Portland General Electric Company (PGE) has released a 2016 Integrated Resource Plan that is designed to improve its energy efficiency, increase its use of renewable resources, and boost its customer-side demand response.
Not only is this new strategy expected to make more of an impact on renewable energy than new solar initiatives will, but the plan also calls for increasing wind resources, relying more on natural gas, and ceasing a coal-plant operation in order to meet the 2016 Oregon Clean Electricity Plan’s requirement of 20 percent renewable energy by 2020. Currently, PGE estimates that 15 percent of the energy it provides comes from renewable resources.
PGE helped develop the Oregon Clean Electricity Plan, which, along with the 2020 requirements, calls for 50 percent of all electricity use in the state to be renewable by 2040. It also requires electricity providers to eliminate coal from their customer energy mix by 2035.

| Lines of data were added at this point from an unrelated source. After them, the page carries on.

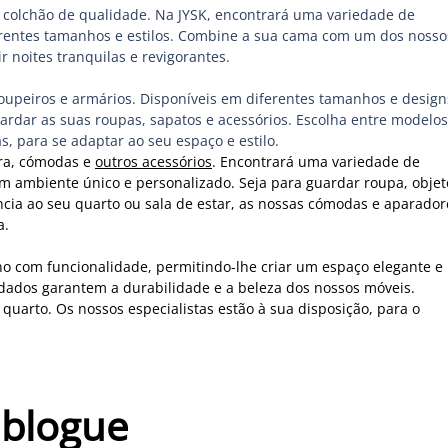
colchão de qualidade. Na JYSK, encontrará uma variedade de
ferentes tamanhos e estilos. Combine a sua cama com um dos nosso
r noites tranquilas e revigorantes.
upeiros e armários. Disponíveis em diferentes tamanhos e design
rdar as suas roupas, sapatos e acessórios. Escolha entre modelos
s, para se adaptar ao seu espaço e estilo.
ra, cómodas e
outros acessórios
. Encontrará uma variedade de
um ambiente único e personalizado. Seja para guardar roupa, objet
cia ao seu quarto ou sala de estar, as nossas cómodas e aparador
a.
o com funcionalidade, permitindo-lhe criar um espaço elegante e
idados garantem a durabilidade e a beleza dos nossos móveis.
quarto. Os nossos especialistas estão à sua disposição, para o
 blogue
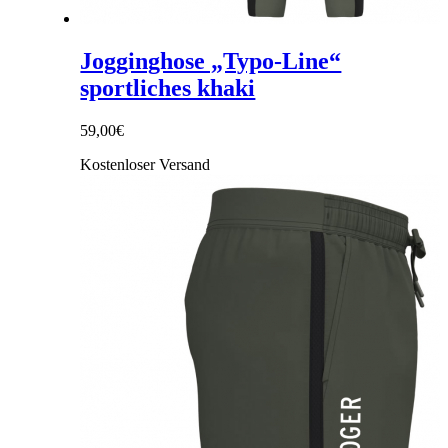
Jogginghose „Typo-Line“
sportliches khaki
59,00
€
Kostenloser Versand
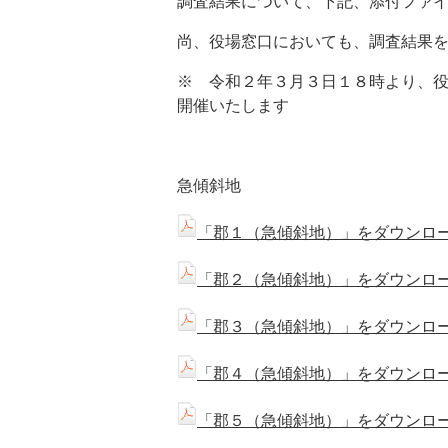
調査結果について、下記、添付ファ
尚、役場窓口においても、調査結果
※ 令和２年３月３日１８時より、役
開催いたします
急傾斜地
「郡１（急傾斜地）」をダウンロード
「郡２（急傾斜地）」をダウンロード
「郡３（急傾斜地）」をダウンロード
「郡４（急傾斜地）」をダウンロード
「郡５（急傾斜地）」をダウンロード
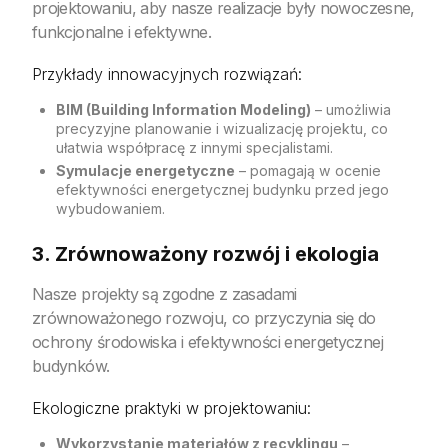
projektowaniu, aby nasze realizacje były nowoczesne,
funkcjonalne i efektywne.
Przykłady innowacyjnych rozwiązań:
BIM (Building Information Modeling)
– umożliwia
precyzyjne planowanie i wizualizację projektu, co
ułatwia współpracę z innymi specjalistami.
Symulacje energetyczne
– pomagają w ocenie
efektywności energetycznej budynku przed jego
wybudowaniem.
3. Zrównoważony rozwój i ekologia
Nasze projekty są zgodne z zasadami
zrównoważonego rozwoju, co przyczynia się do
ochrony środowiska i efektywności energetycznej
budynków.
Ekologiczne praktyki w projektowaniu:
Wykorzystanie materiałów z recyklingu
–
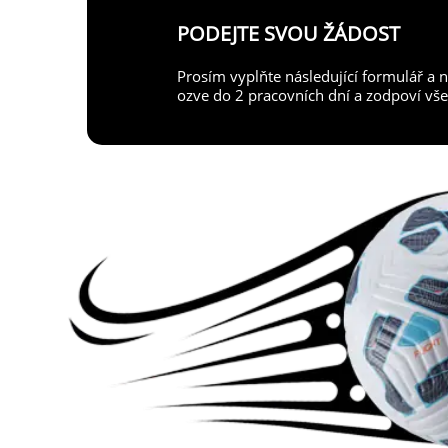
PODEJTE SVOU ŽÁDOST
Prosím vyplňte následující formulář a 
ozve do 2 pracovních dní a zodpoví vše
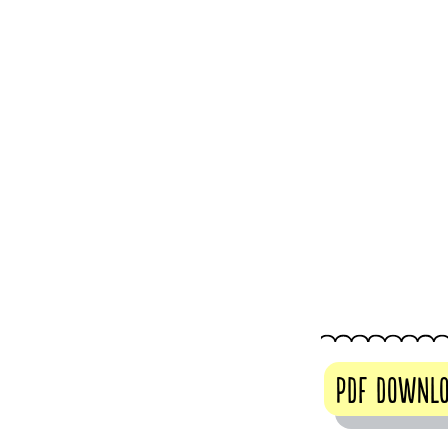
PDF Downl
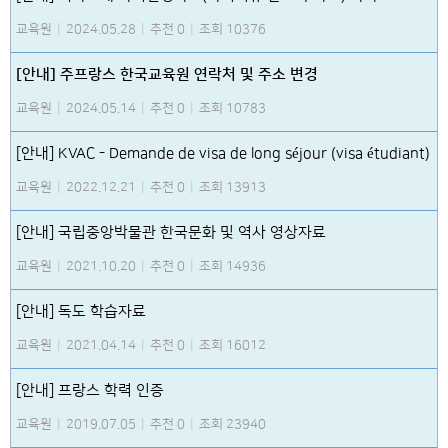
교육원
|
2024.05.28
|
추천 0
|
조회 10376
[안내] 주프랑스 한국교육원 연락처 및 주소 변경
교육원
|
2024.05.14
|
추천 0
|
조회 10783
[안내] KVAC - Demande de visa de long séjour (visa étudiant)
교육원
|
2022.12.21
|
추천 0
|
조회 13913
[안내] 국립중앙박물관 한국문화 및 역사 영상자료
교육원
|
2021.10.20
|
추천 0
|
조회 14936
[안내] 독도 학습자료
교육원
|
2021.04.14
|
추천 0
|
조회 16012
[안내] 프랑스 학력 인증
교육원
|
2019.07.05
|
추천 0
|
조회 23940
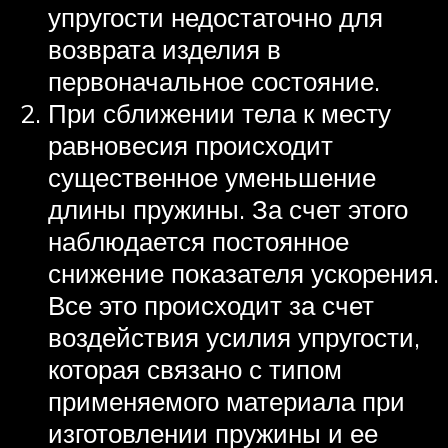
упругости недостаточно для
возврата изделия в
первоначальное состояние.
При сближении тела к месту
равновесия происходит
существенное уменьшение
длины пружины. За счет этого
наблюдается постоянное
снижение показателя ускорения.
Все это происходит за счет
воздействия усилия упругости,
которая связано с типом
применяемого материала при
изготовлении пружины и ее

PGE’s Integrated Resource Plan, which was filed with the Oregon Public Utility Commission (OPUC) last November, is the first step in achieving those goals. PGE said the plan is the result of 18 months of meetings, analysis and research.

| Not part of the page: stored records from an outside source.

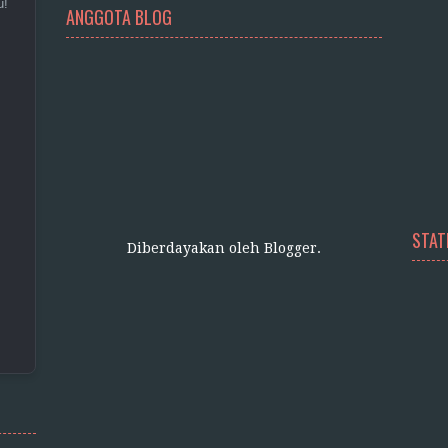
u!
ANGGOTA BLOG
STAT
Diberdayakan oleh
Blogger
.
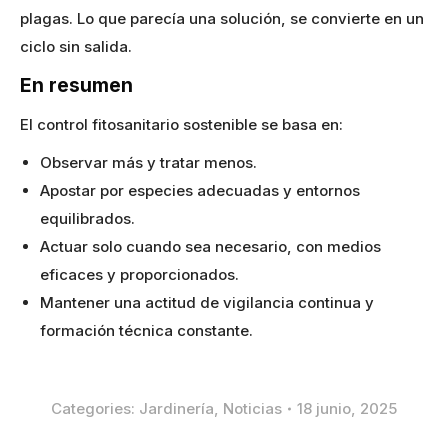
plagas. Lo que parecía una solución, se convierte en un
ciclo sin salida.
En resumen
El control fitosanitario sostenible se basa en:
Observar más y tratar menos.
Apostar por especies adecuadas y entornos
equilibrados.
Actuar solo cuando sea necesario, con medios
eficaces y proporcionados.
Mantener una actitud de vigilancia continua y
formación técnica constante.
Categories:
Jardinería
,
Noticias
18 junio, 2025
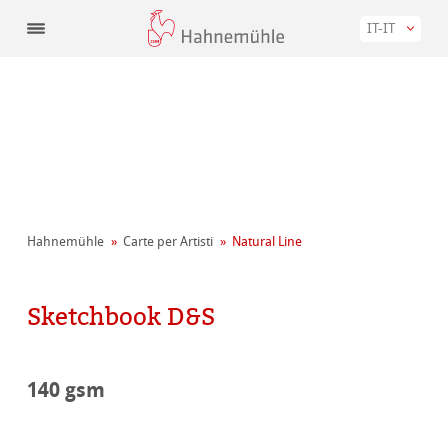
IT-IT
Hahnemühle
Carte per Artisti
Natural Line
Sketchbook D&S
140 gsm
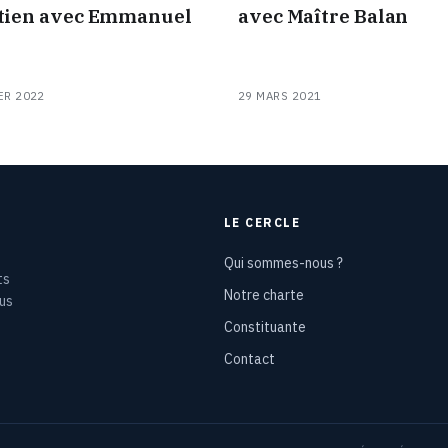
tien avec Emmanuel
avec Maître Balan
ER 2022
29 MARS 2021
LE CERCLE
Qui sommes-nous ?
ts
Notre charte
ous
Constituante
Contact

The plan calls for adding the following resources by 2020:
- A minimum of 135 average megawatts in cost-effective energy-efficiency measures. This includes all the measures that the Energy Trust of Oregon believes are achievable.
- Up to 77 megawatts of demand-response resources. According to PGE, these measures can reliably produce short-term reductions in customer demand in order to help manage loads during peak demand times.
- An average of 175 megawatts of renewable energy, which is the equivalent of up to 515 megawatts of wind energy. PGE also intends to also use tax credits and favorable market conditions to boost its total renewable energy to 27 percent by 2025.
- Shutting down coal operations at PGE’s 600 megawatt Boardman plant in 2020. PGE still plans to deliver 375 to 550 megawatts of resources year-round and up to 400 megawatts for seasonal demand—mainly from natural gas (up to 860 megawatts) and solar (50 megawatts).
OPUC staff and stakeholders have until mid-May to review the Integrated Resource Plan and provide comments and recommendations. If OPUC approves the plan, PGE says it will work with OPUC to develop competitive bidding processes for renewable resources such as hydroelectric power, flexible natural gas generation, geothermal power, energy storage and power-supply contracts.